→ Exercise data
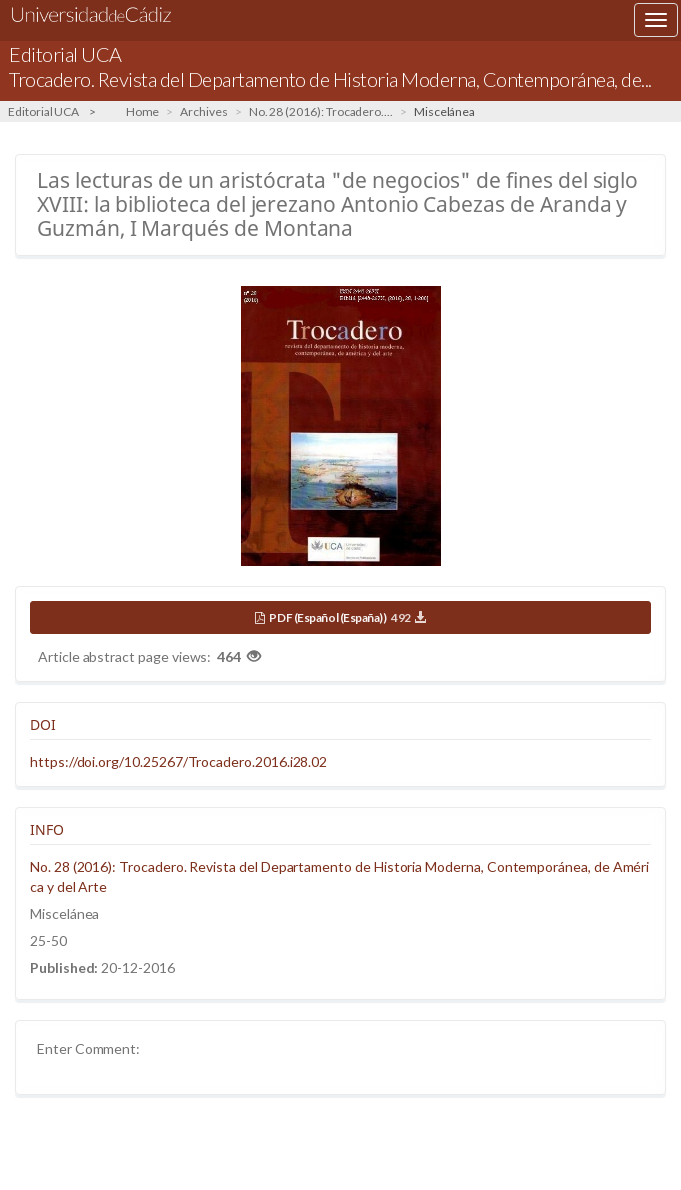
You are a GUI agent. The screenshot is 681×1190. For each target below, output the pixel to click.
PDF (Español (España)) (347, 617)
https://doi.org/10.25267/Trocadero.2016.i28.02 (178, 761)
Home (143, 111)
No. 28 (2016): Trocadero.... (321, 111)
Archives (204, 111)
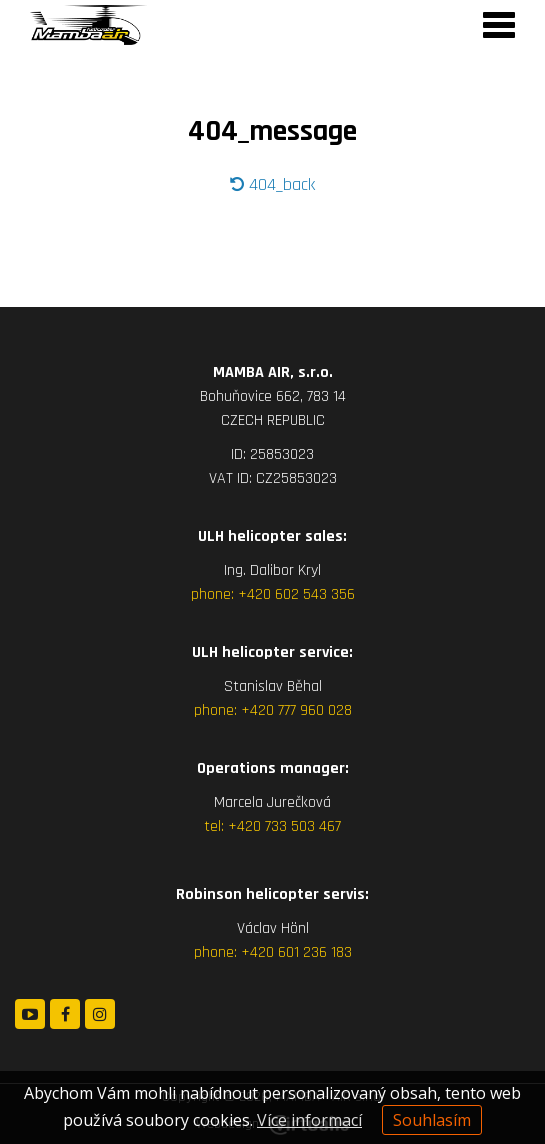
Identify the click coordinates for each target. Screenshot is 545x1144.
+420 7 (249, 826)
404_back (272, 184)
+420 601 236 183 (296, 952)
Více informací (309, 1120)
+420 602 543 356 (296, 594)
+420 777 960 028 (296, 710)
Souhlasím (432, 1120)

→ Work required
The material above holds pictures; copy everything else in it exactly.

→ Answer below
You are a GUI agent. The screenshot is 681×1190. For each target below, output the pixel to click.
PDF (Español (España)) (347, 617)
https://doi.org/10.25267/Trocadero.2016.i28.02 (178, 761)
Home (143, 111)
No. 28 (2016): Trocadero.... (321, 111)
Archives (204, 111)
Identify the click coordinates for each target. Screenshot is 545x1144.
+420 7 (249, 826)
404_back (272, 184)
+420 601 236 183 (296, 952)
Více informací (309, 1120)
+420 602 543 356 (296, 594)
+420 777 960 028 (296, 710)
Souhlasím (432, 1120)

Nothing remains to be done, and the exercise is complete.